John Petrakis of the Chicago Tribune wrote, "If my 21-month-old son had any inkling that I was giving a less than stellar review to [this film,] he would no doubt shoot me that look he tends to give when his milk is warm or his Cheerios a bit stale." The New York Times Anita Gates wrote that it was a film "his young, undemanding fans are likely to enjoy." Roger Ebert gave the film three stars out of four and said: "Barney has his own movie. Not one of those videos you've watched a hundred times, but a real movie, more than an hour long. If you like him on TV, you'll like him here, too, because it's more of the same stuff, only outdoors and with animals and shooting stars and the kinds of balloons people can go up in."
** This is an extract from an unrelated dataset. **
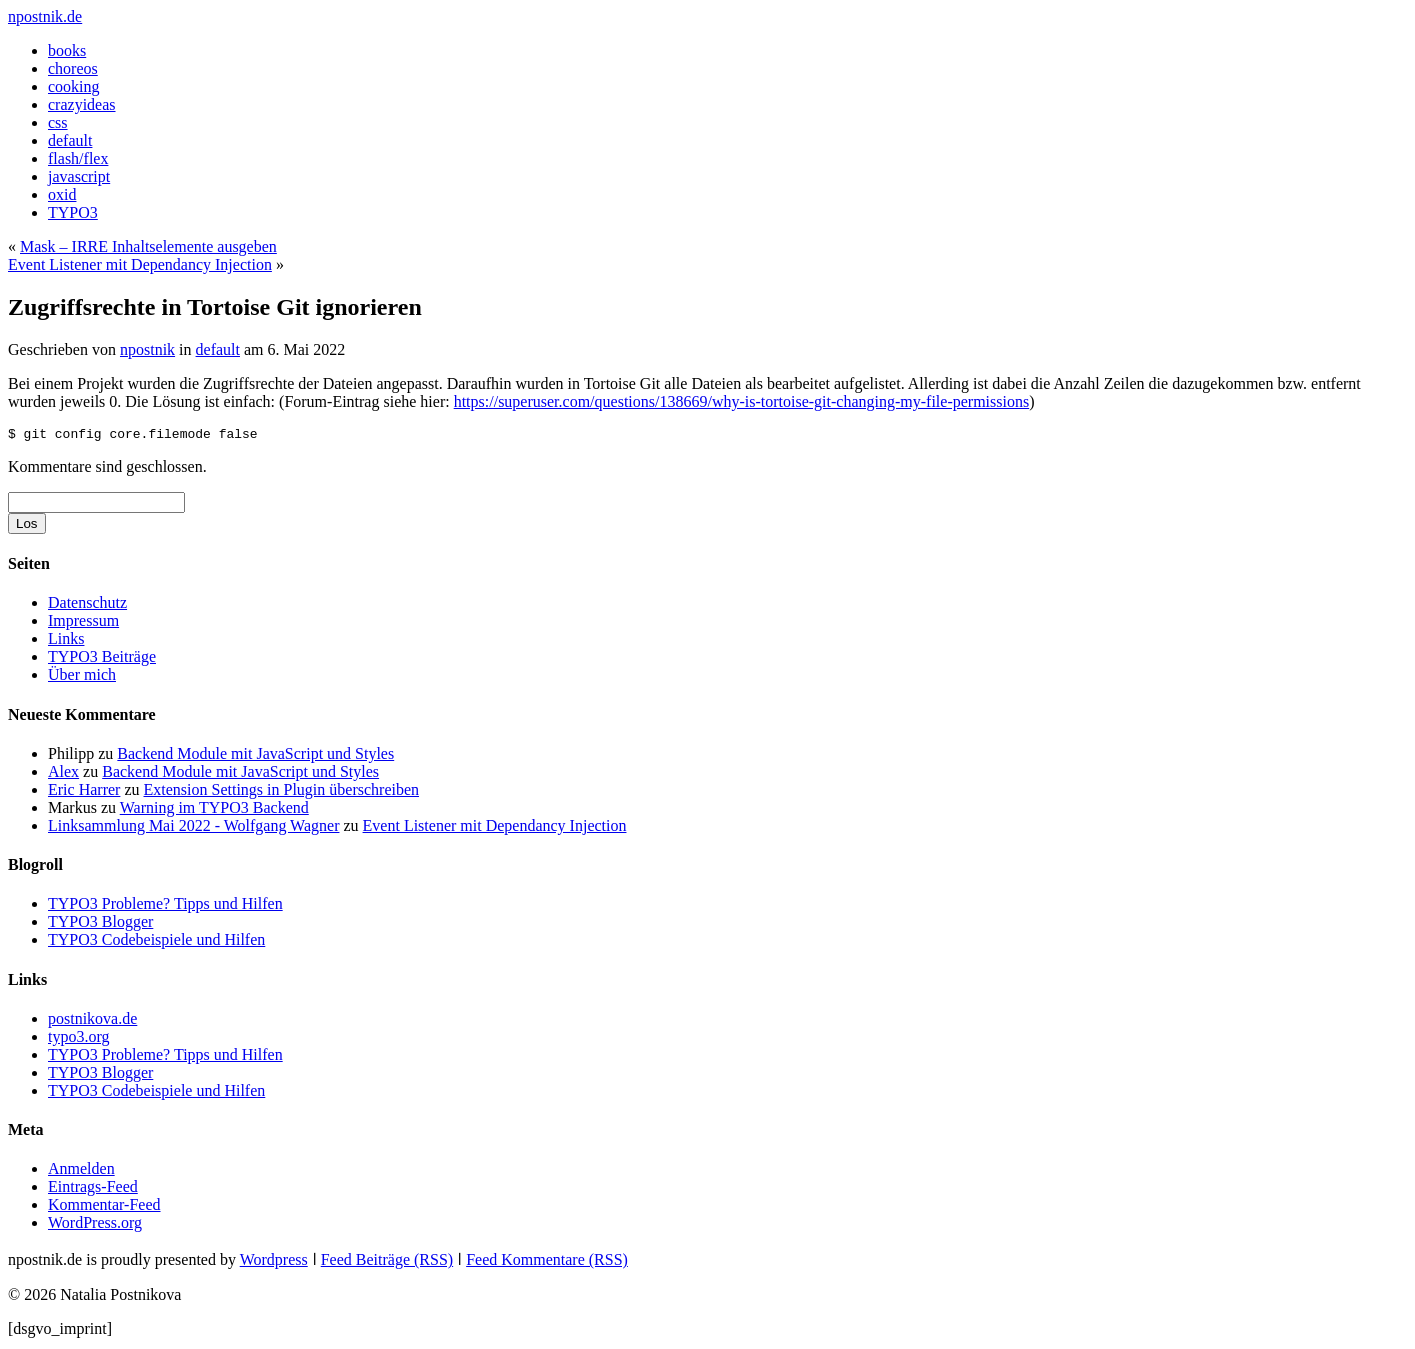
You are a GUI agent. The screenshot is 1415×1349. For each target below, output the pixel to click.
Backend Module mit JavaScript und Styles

Another review, from the Los Angeles Times, read: "The creators of the great purple scourge, Barney the Dinosaur, have an unspoken contract with parents palatable for all involved: We buy their videos and an occasional plush toy for our 3- and 4-year-olds and make Barney's brain trust obscenely wealthy; they in turn create benignly lobotomized entertainment that holds our non-demanding kids in thrall; our kids watch TV and allow us a few precious minutes of peace. The most important element is parental trust in Barney to be blandly wholesome, so that we have to endure only a few seconds of it while we cue up the VCR for our tykes. Family movies, on the other hand, imply a rather different contract: Parents buy tickets and popcorn for the whole family; filmmakers deliver light entertainment that kowtows to kids yet is not so brain-dead as to alienate sentient adults. 'Barney's Great Adventure: The Movie,' the first theatrical film featuring the green-bellied beast, takes that big old fat foot of Barney's and stomps that contract beyond recognition. [. . .] The flat lighting and two-dimensional sets of the TV screen serve Barney far better than a modestly expanded budget and a director insistent on using locations, romantic lighting and mildly adventurous camera angles. Barney looks both more real and more magical on video; on film, he's clearly a doofus in a felt outfit."

===Accolades===
The film was nominated for two awards at the 19th Golden Raspberry Awards: Barney himself was nominated "Worst New Star", but lost to a tie with Jerry Springer in Ringmaster and Joe Eszterhas in An Alan Smithee Film: Burn Hollywood Burn. The Jerry Herman-penned "Barney, the Song" was nominated for "Worst Original Song", but lost to "I Wanna Be Mike Ovitz!" from An Alan Smithee Film: Burn Hollywood Burn. It also received three nominations at the 1998 Stinkers Bad Movie Awards.